SOĞANIN CÜCÜĞÜ

5 Kasım 2024106

Uzun yıllar önceydi. Babam Annem ve kardeşler hep birlikte deden kalma tarlada çalışıyorduk. Biz dokuz kardeştik, en büyüğümüz Ali abim hepimizi çok severdi. En küçüğümüzde Harun idi gündüzleri deden kalma tarlada ekin biçer akşamları eve dönerdik. Bir gün yine çalışmaya devam ederken ben hep annemi evde bize ne yemek yapacağını merak ederdim. Bulgur pilavı bişirsede yanına da bir soğan getirse diye dua ederdim.
Getirdiği soğanın cücüğünüde yemenin hayalini kurardım yemek gelene kadar hayalimden hep soğanın cücüğü geçti kokusu burnumdan çıkmıyordu ve annem yemeği getirdi bulgur pilavı yapmış yanında salata ve ayran getirmiş cebinede bir tane soğan koymuş sofranın başına ilk önce babam geçti ve bizlere gelin çocuklar diye çağırdı hepimiz oturmuşken Ali abim o soğanı alarak hiç bir kaygı duymadan sofranın kenerında kırdı ve cücüğünü insafsızca yedi. İşte o an kıllık başladı. Ali abi ne dediyse tersini yapmaya başladım halbuki canımın soğan cücüğü çektiğini söylesem abim eve gider bir soğan alır gelirdi.
Bir kaç gün sonra Ali abim anneme sabah bir çorba yap anne dedi ben hemen atıldım.

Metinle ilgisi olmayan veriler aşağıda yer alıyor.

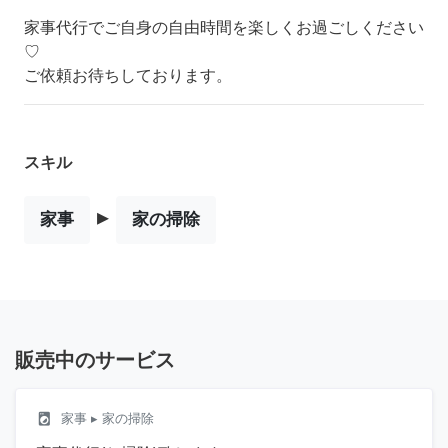
家事代行でご自身の自由時間を楽しくお過ごしください
♡
ご依頼お待ちしております。
スキル
▸
家事
家の掃除
販売中のサービス
local_laundry_service
家事
▸ 家の掃除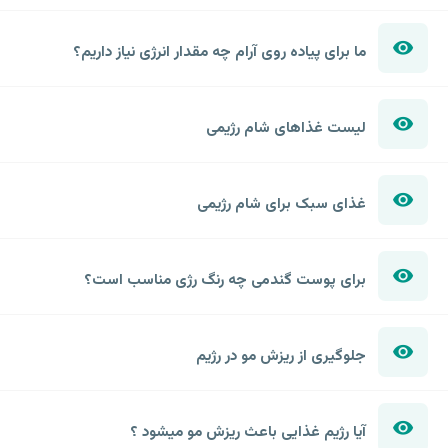
ما برای پیاده روی آرام چه مقدار انرژی نیاز داریم؟
لیست غذاهای شام رژیمی
غذای سبک برای شام رژیمی
برای پوست گندمی چه رنگ رژی مناسب است؟
جلوگیری از ریزش مو در رژیم
آیا رژیم غذایی باعث ریزش مو میشود ؟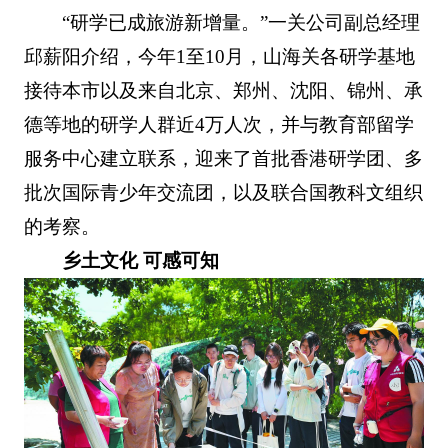
“研学已成旅游新增量。”一关公司副总经理
邱薪阳介绍，今年1至10月，山海关各研学基地
接待本市以及来自北京、郑州、沈阳、锦州、承
德等地的研学人群近4万人次，并与教育部留学
服务中心建立联系，迎来了首批香港研学团、多
批次国际青少年交流团，以及联合国教科文组织
的考察。
乡土文化 可感可知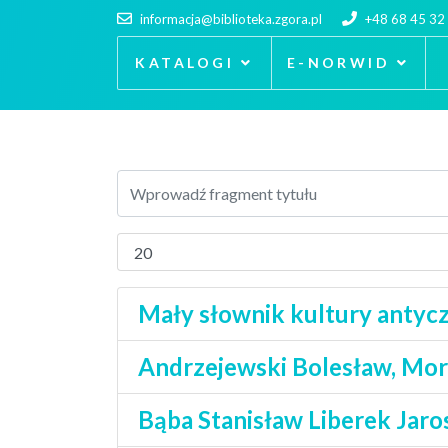
informacja@biblioteka.zgora.pl
+48 68 45 32
KATALOGI
E-NORWID
Mały słownik kultury antycz
Andrzejewski Bolesław, Mory
Bąba Stanisław Liberek Jaro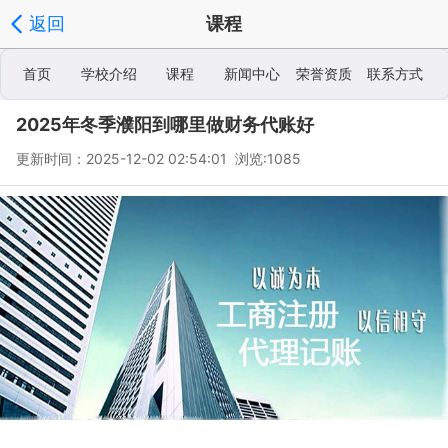
返回
课程
首页
学校介绍
课程
新闻中心
荣誉资质
联系方式
2025年冬季濮阳到哪里做财务代账好
学校相册
更新时间：2025-12-02 02:54:01 浏览:
1085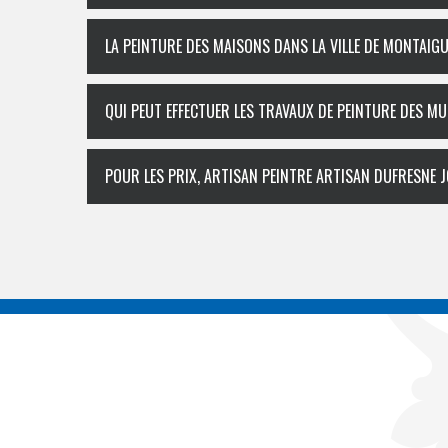
LA PEINTURE DES MAISONS DANS LA VILLE DE MONTAIGU
QUI PEUT EFFECTUER LES TRAVAUX DE PEINTURE DES MU
POUR LES PRIX, ARTISAN PEINTRE ARTISAN DUFRESNE 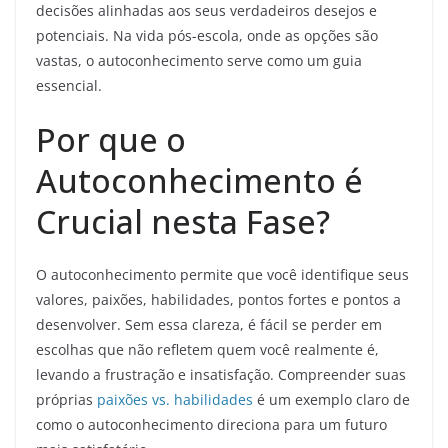
decisões alinhadas aos seus verdadeiros desejos e
potenciais. Na vida pós-escola, onde as opções são
vastas, o autoconhecimento serve como um guia
essencial.
Por que o
Autoconhecimento é
Crucial nesta Fase?
O autoconhecimento permite que você identifique seus
valores, paixões, habilidades, pontos fortes e pontos a
desenvolver. Sem essa clareza, é fácil se perder em
escolhas que não refletem quem você realmente é,
levando a frustração e insatisfação. Compreender suas
próprias
paixões vs. habilidades
é um exemplo claro de
como o autoconhecimento direciona para um futuro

Ben çorba içmem diyerek olayı sabote ettim ve yıllar böyle geçti Ali abim evlendi artık üç kişi olmuştuk birbirini sevmeyen yengemide sevmiyordum dört yıl sonrada ben evlendim bir birini sevmeyen dört kişi olmuştuk yıllar yılları kovaladı bir birini sevmeyen yirmi kişi olmuştu bir türlü birbirimizin yüzüne bakmıyor bunların başlıca nedeni soğanın cücüğü idi zaman acımasızca geçiyor biz yaşlanıyoruz ömür bitiyor Ali abim öleli dört gün oldu gözlerimin yaşı bir türlü dinmiyor bir ömür sevmediğim adama hıçkıra hıçkıra ağlıyordum bu ölüm benide öldürmüştü adeta halbuki hiç yapımaması gereken şeylerdi oldu bitti neylersin bir soğanın cücüğünden bir anlık kırılmadan evlatlarımıza ömrü zehir ettik sevmek bu kadarmı zordu artık soğanın cücüğünü yiyorum abimi çok özledim bence hiçbir akrabayı hiç bir evladı hiç bir insanı kırmadan yaşamak en doğru şey tavsiyem budur dostlar. Cuma günü görüşmek üzere sağlıkla kalın.